Port Coquitlam renferme également de nombreux parcs, sentiers et sites qui sauront combler les amants de la nature et les passionnés de plein air. Cette ville est particulièrement intéressante par le fait qu’on y retrouve à la fois le charme des petites villes et la commodité des grandes. Donc, les gens qui aiment la tranquillité autant que ceux qui apprécient les sports, les fêtes et les festivals seront servis. En effet, les résidants de cette ville bénéficient d’une programmation variée de loisirs et d’activités auxquels ils peuvent s’adonner tout au long de l’année.

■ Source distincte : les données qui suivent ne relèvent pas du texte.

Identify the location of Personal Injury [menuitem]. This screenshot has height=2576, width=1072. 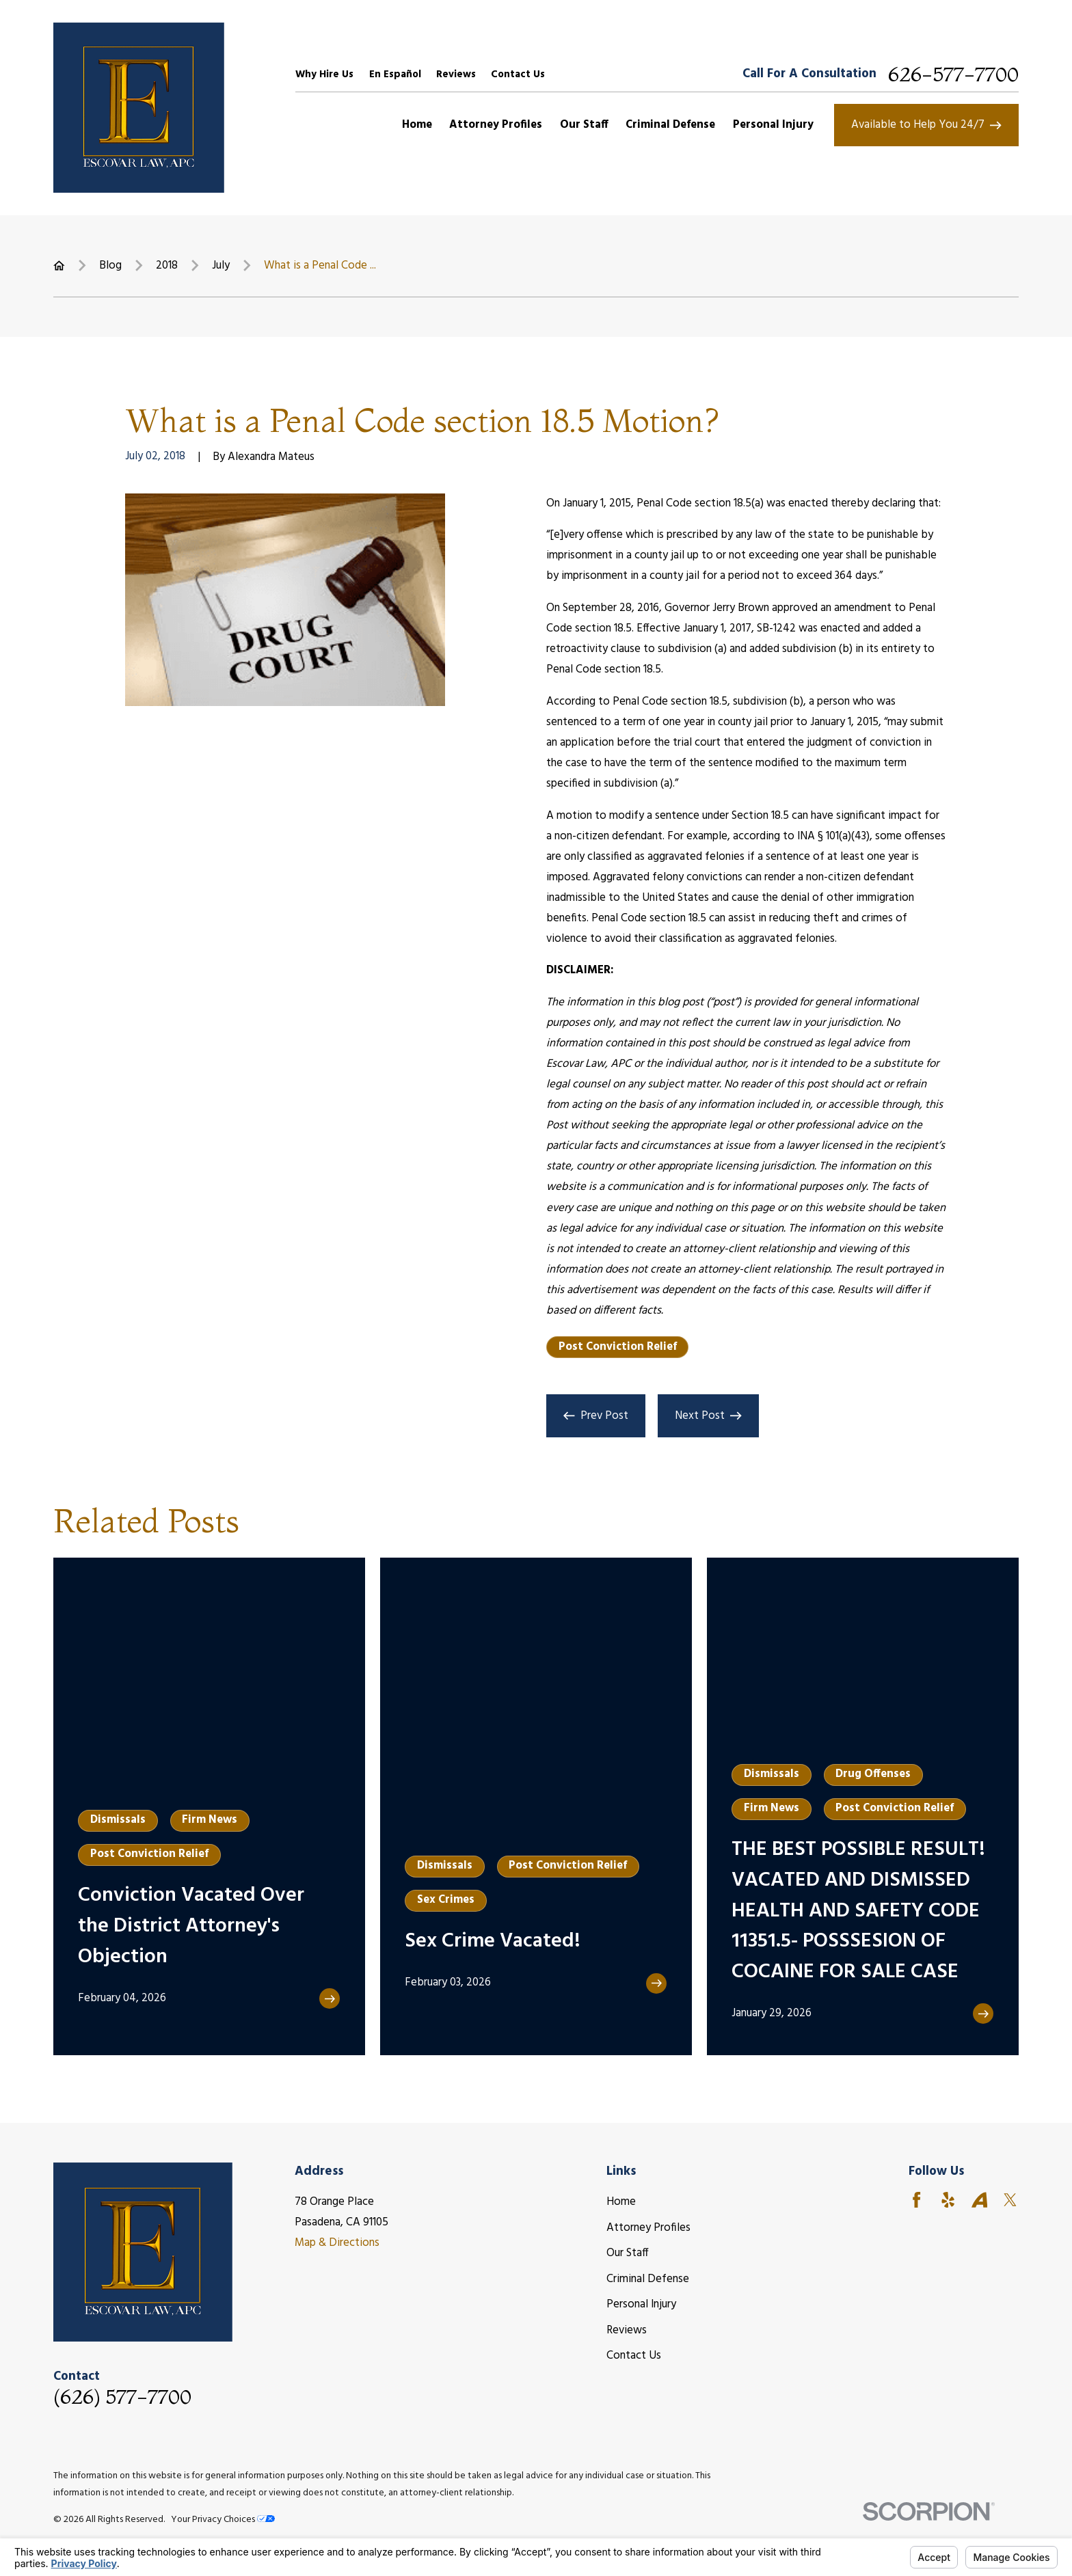
(773, 125).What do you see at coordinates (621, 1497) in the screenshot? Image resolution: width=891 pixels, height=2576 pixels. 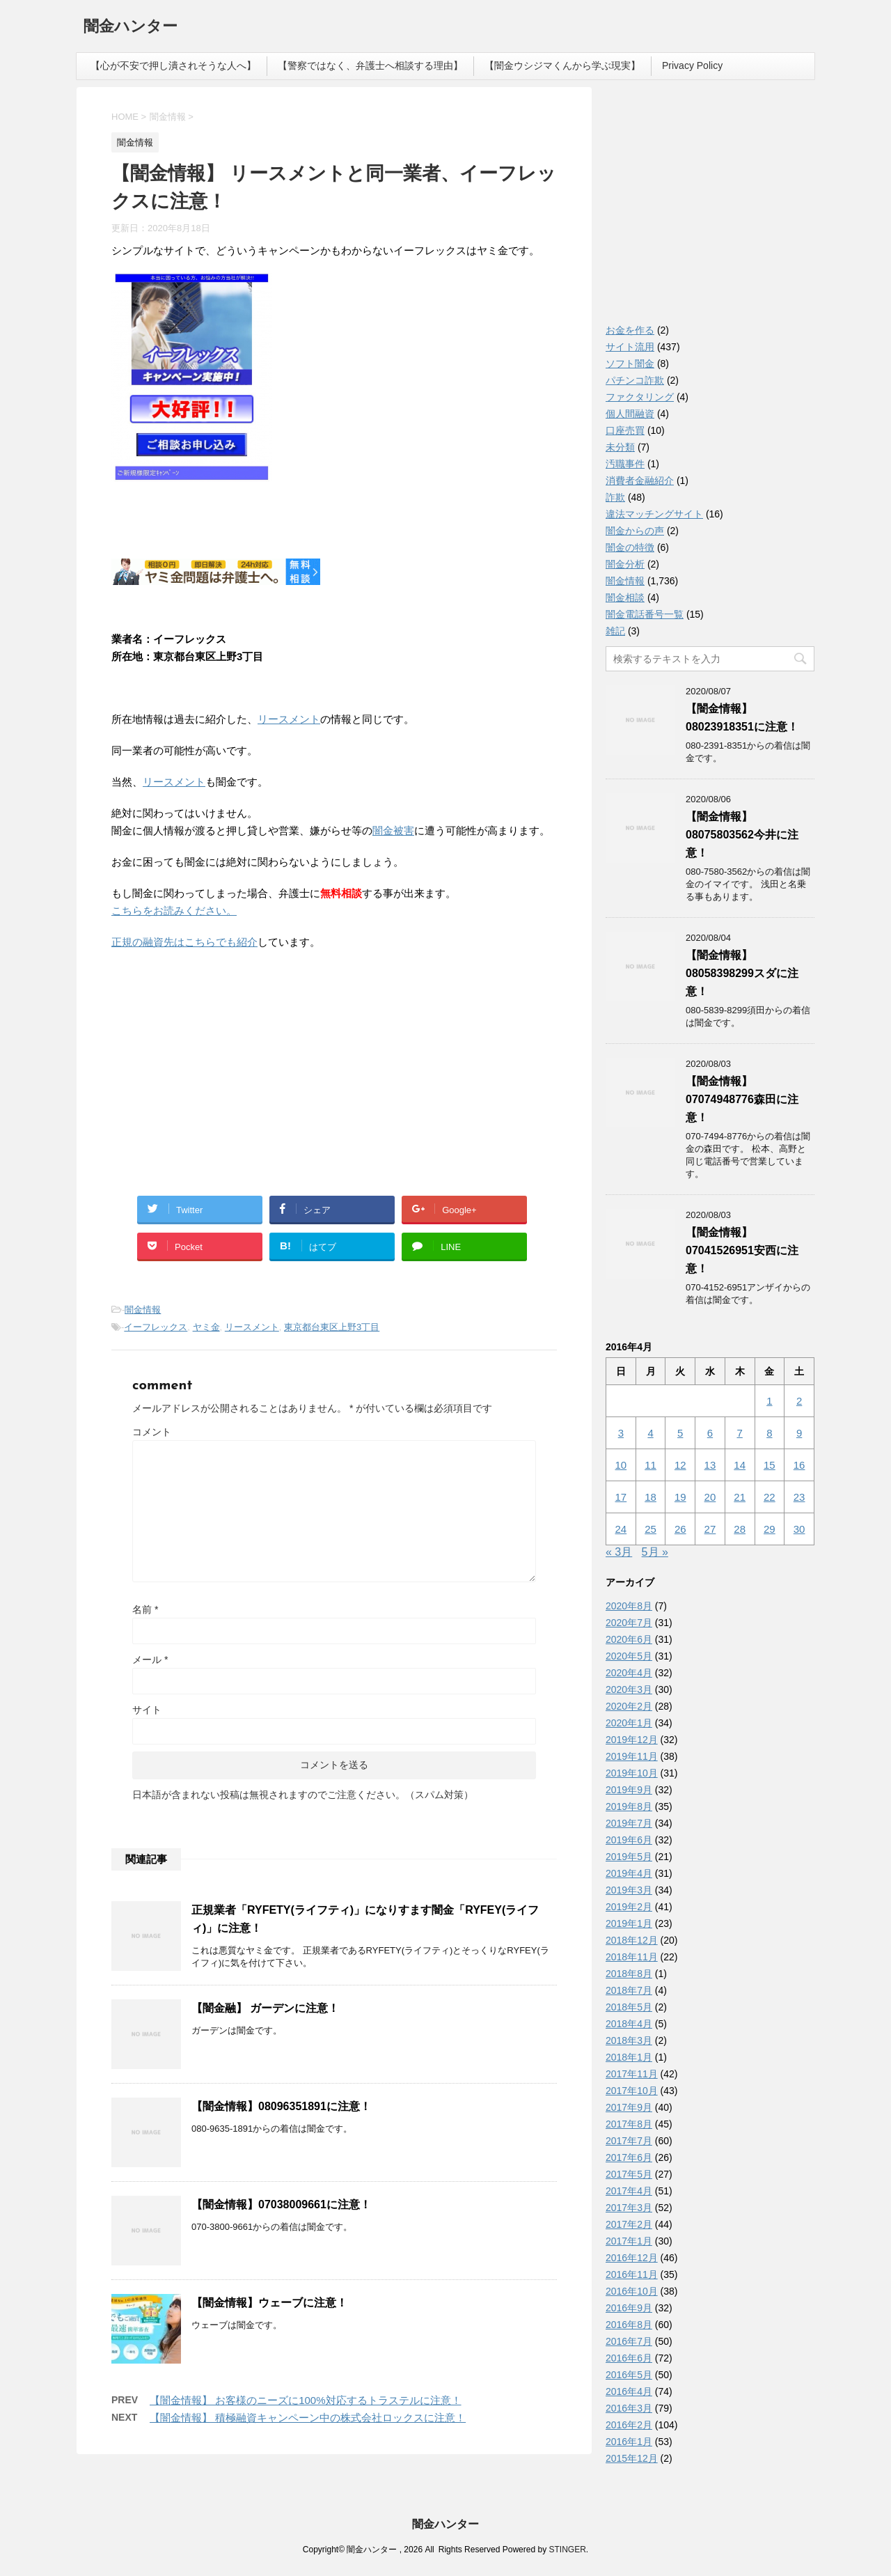 I see `17 [2016年4月17日 に投稿を公開]` at bounding box center [621, 1497].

| L’école des Pionniers de Maillardville |
En 1985, un programme francophone a été fondé à Maillardville et était situé à l'école Millside. Ce programme était en conjonction avec un programme anglophone. C'était donc une école à deux voies. Lors de sa création, seulement quinze élèves étaient inscrits à ce programme. Pour répondre aux besoins engendrés par l’augmentation considérable de sa clientèle, ce programme s’est implanté, en 1999, dans un bâtiment qui abritait alors une école secondaire anglophone. Cette école était celle où Terry Fox a effectué ses études secondaires. C’est alors que le programme a pris le nom de l’école des Pionniers de Maillardville et est devenu une école francophone homogène. Aujourd’hui, cette école compte plus de 350 élèves, évoluant de la maternelle à la douzième année. Avec cet effectif, elle se classe au troisième rang des écoles les plus populeuses du Conseil scolaire francophone de la Colombie-Britannique. Nous retrouvons deux groupes-classes pour les niveaux de la maternelle à la troisième année ainsi que pour les sixième et septième années. Les autres niveaux comptent un groupe-classe chacun et nous retrouvons en plus une classe de quatrième et cinquième année. Le fait que l’on retrouve deux groupes-classes par niveau de la maternelle à la troisième année démontre bien que l’école des Pionniers est en pleine expansion depuis quelques années. Les classes de maternelle à cinquième année se trouvent au rez-de-chaussée, alors que les groupes de niveau secondaire se situent au deuxième étage de l’établissement. Bien que les classes du primaire et celles du secondaire soient séparées physiquement, il arrive régulièrement que les élèves des deux paliers se croisent. Ce voisinage semble s’effectuer de façon tout à fait harmonieuse et respectueuse. Le fait que l’école des Pionniers habite les lieux d’une ancienne école secondaire est facilement observable. En effet, on y retrouve entre autres un local d’art culinaire, un très grand gymnase, une salle d’art dramatique et une cafétéria, ce que l’on ne retrouve pas habituellement dans une école primaire.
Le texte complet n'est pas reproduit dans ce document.